Zwei Stylisten kamen sofort auf mich zugelaufen und machte sich direkt daran, mich herzurichten.
***
Die Hochzeit von Kate und Luke war ein absoluter Traum. Der festlich geschmückte Saal, das Kerzenlicht, das von den funkelnden Kristallgläsern reflektiert wurde, und die unzähligen Blumenarrangements in sanften Rosatönen – alles schien aus einem Märchen zu stammen. Die Stimmung war ausgelassen, die Gäste lachten, das Brautpaar strahlte vor Glück.
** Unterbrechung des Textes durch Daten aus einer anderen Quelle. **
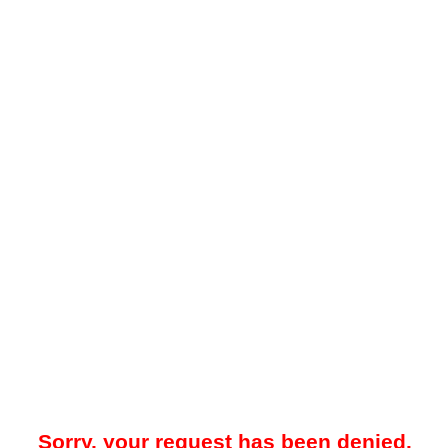
Sorry, your request has been denied.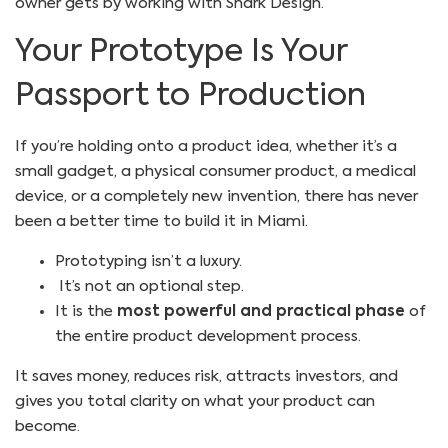
owner gets by working with Shark Design.
Your Prototype Is Your
Passport to Production
If you’re holding onto a product idea, whether it’s a
small gadget, a physical consumer product, a medical
device, or a completely new invention, there has never
been a better time to build it in Miami.
Prototyping isn’t a luxury.
It’s not an optional step.
It is the
most powerful and practical phase
of
the entire product development process.
It saves money, reduces risk, attracts investors, and
gives you total clarity on what your product can
become.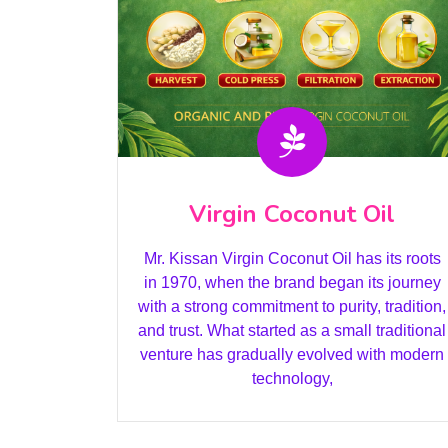
Virgin Coconut Oil
Mr. Kissan Virgin Coconut Oil has its roots
in 1970, when the brand began its journey
with a strong commitment to purity, tradition,
and trust. What started as a small traditional
venture has gradually evolved with modern
technology,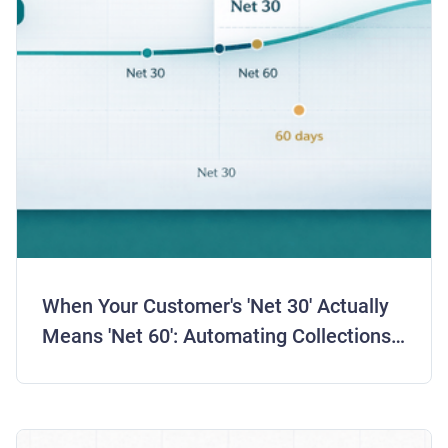
When Your Customer's 'Net 30' Actually
Means 'Net 60': Automating Collections
for Real Payment Behavior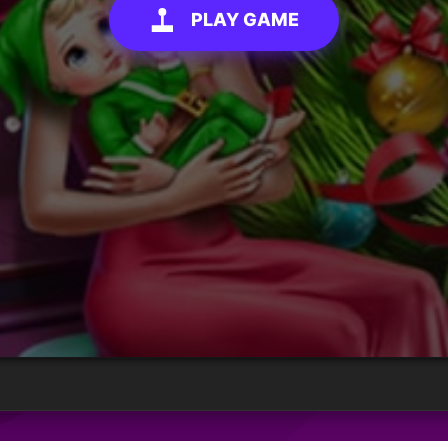
PLAY GAME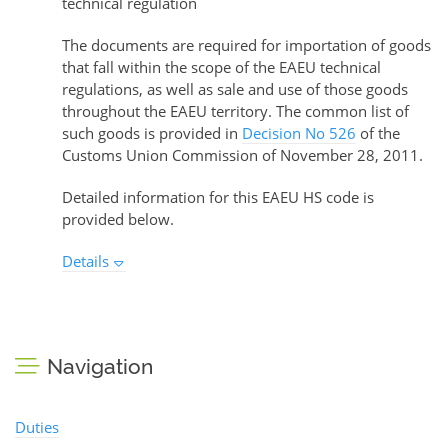
technical regulation
The documents are required for importation of goods
that fall within the scope of the EAEU technical
regulations, as well as sale and use of those goods
throughout the EAEU territory. The common list of
such goods is provided in
Decision No 526
of the
Customs Union Commission of November 28, 2011.
Detailed information for this EAEU HS code is
provided below.
Details
Navigation
Duties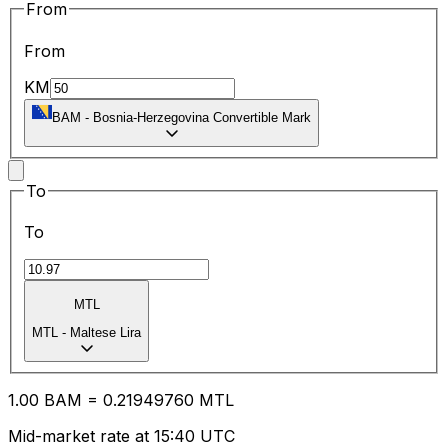
From
From
KM
BAM
-
Bosnia-Herzegovina Convertible Mark
To
To
MTL
MTL
-
Maltese Lira
1.00
BAM
=
0.21
949760
MTL
Mid-market rate at 15:40 UTC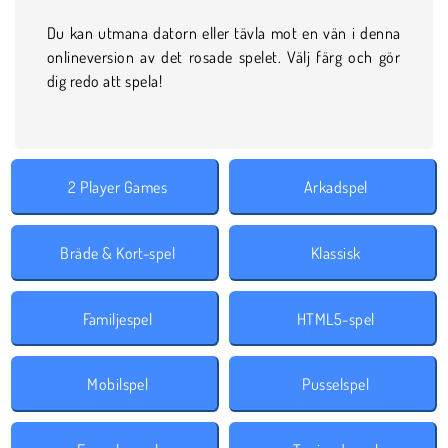
Du kan utmana datorn eller tävla mot en vän i denna
onlineversion av det rosade spelet. Välj färg och gör
dig redo att spela!
2 Player Games
Arkadspel
Bräde & Kort-spel
Klassisk
Familjespel
HTML5-spel
Mobilspel
Pusselspel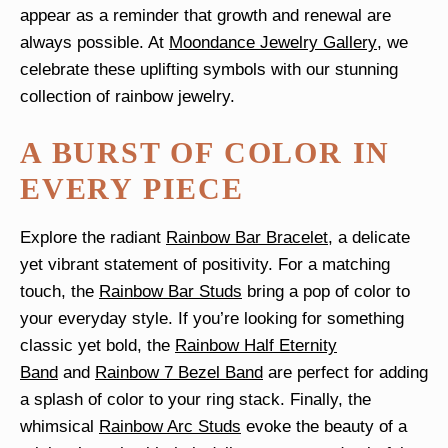
appear as a reminder that growth and renewal are
always possible. At
Moondance Jewelry Gallery
, we
celebrate these uplifting symbols with our stunning
collection of rainbow jewelry.
A BURST OF COLOR IN
EVERY PIECE
Explore the radiant
Rainbow Bar Bracelet
, a delicate
yet vibrant statement of positivity. For a matching
touch, the
Rainbow Bar Studs
bring a pop of color to
your everyday style. If you’re looking for something
classic yet bold, the
Rainbow Half Eternity
Band
and
Rainbow 7 Bezel Band
are perfect for adding
a splash of color to your ring stack. Finally, the
whimsical
Rainbow Arc Studs
evoke the beauty of a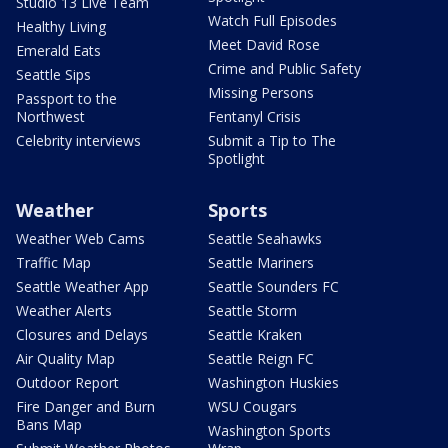
Studio 13 Live Team
Watch Full Episodes
Healthy Living
Meet David Rose
Emerald Eats
Crime and Public Safety
Seattle Sips
Missing Persons
Passport to the
Northwest
Fentanyl Crisis
Celebrity interviews
Submit a Tip to The
Spotlight
Weather
Sports
Weather Web Cams
Seattle Seahawks
Traffic Map
Seattle Mariners
Seattle Weather App
Seattle Sounders FC
Weather Alerts
Seattle Storm
Closures and Delays
Seattle Kraken
Air Quality Map
Seattle Reign FC
Outdoor Report
Washington Huskies
Fire Danger and Burn
WSU Cougars
Bans Map
Washington Sports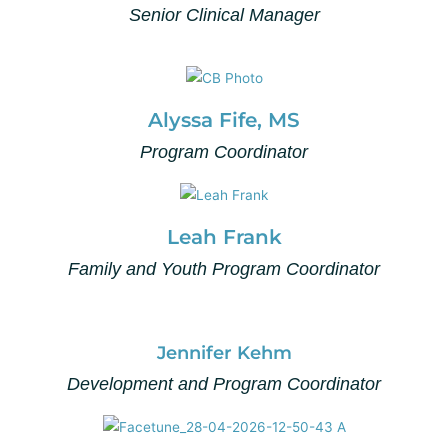
Senior Clinical Manager
Alyssa Fife, MS
Program Coordinator
Leah Frank
Family and Youth Program Coordinator
Jennifer Kehm
Development and Program Coordinator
Wir saßen alle an unseren Plätzen, das sanfte Klirren von Besteck auf Porzellan und leises Murmeln erfüllten den Raum, bis Josh sich erhob. Seine Bewegung zog die Aufmerksamkeit des gesamten Saals auf sich, und die Gespräche verstummten.
,,Liebe Kate und mein allerliebster Luke. So wie der Rest eurer zahlreich erschienen Gäste, wünsche ich euch beiden nur das Beste für eure Zukunft. Zwei wundervolle Kinder habt ihr ja bereits'', begann mein Exfreund eine Rede für seinen besten Freund zu halten, als wir alle versammelt an unserem Platz saßen, wo wir nun miteinander anstoßen und die Hochzeitstorte essen würden. ,,Ich hoffe für euch, dass ihr euch ein Leben lang so verliebt anschauen werdet. Ich weiß nur zu gut, was für ein schönes Gefühl das ist, weil es mir immer so ging, wenn ich einen ganz bestimmten Menschen angesehen habe. Sie hat mir beigebracht, an meinen Träumen festzuhalten und für diese alles zu geben. Ich bewundere sie dafür, dass sie stets diesen beeindruckenden Ehrgeiz in sich trägt und niemals so schnell aufgibt. Ich hoffe für dich Luke, dass Kate ein Leben lang die gleichen Empfindungen in dir auslösen wird, so wie die Liebe meines Lebens es bei mir bis heute immer noch tut. Das ist gerade alles, was ich sagen möchte. Ein Hoch auf das Hochzeitspaar.''
Als er seinen Tost beendet hatte, wurde überall nach den Gläsern gegriffen. Nicht gerade wenige klatschten sogar, bevor sie zum Trinken ansetzten. Ashley, die neben mir saß, sah mich mit einem vorwurfsvollen Blick an, der so etwas zu sagen schien wie: ,,Er hat gerade hauptsächlich nur von dir gesprochen, Selina. Du bist die Liebe seines Lebens.''
Damit hatte ich meine Antwort, nach der ich in den letzten Tagen gesucht hatte. Mein Exfreund hatte vor allen bekanntgegeben, dass ich die Liebe seines Lebens war. Ashley schien jedenfalls davon überzeugt zu sein und mich überkam, um ehrlich zu sein, die gleiche Vermutung.
Und etwas in mir wollte das so gerne erwidern. Nun begriff ich, warum mir drei ganz bestimmte Worte gestern Abend auf der Zunge gelegen hatten und wusste nun, dass Josh so viel mehr für mich empfand, als ich gedacht hätte.
Ich wollte lachen und weinen, weil das irgendwie so schön war. Ich war gerührt von seinen Worten und wusste gar nicht so recht, wie ich damit umgehen sollte.
Es kam mir so unwirklich vor, dass mich jemand als die Liebe seines Lebens bezeichnete. Und das selbst, wenn wir nicht mehr zusammen waren. Ich nahm mir vor, dass ich unbedingt nochmals mit ihm sprechen musste, weil wir am Morgen von Kate unterbrochen worden waren.
Ich hätte es nicht gedacht, aber das Reden half, damit wir genauer wussten, was wir füreinander waren und wie es weitergehen sollte.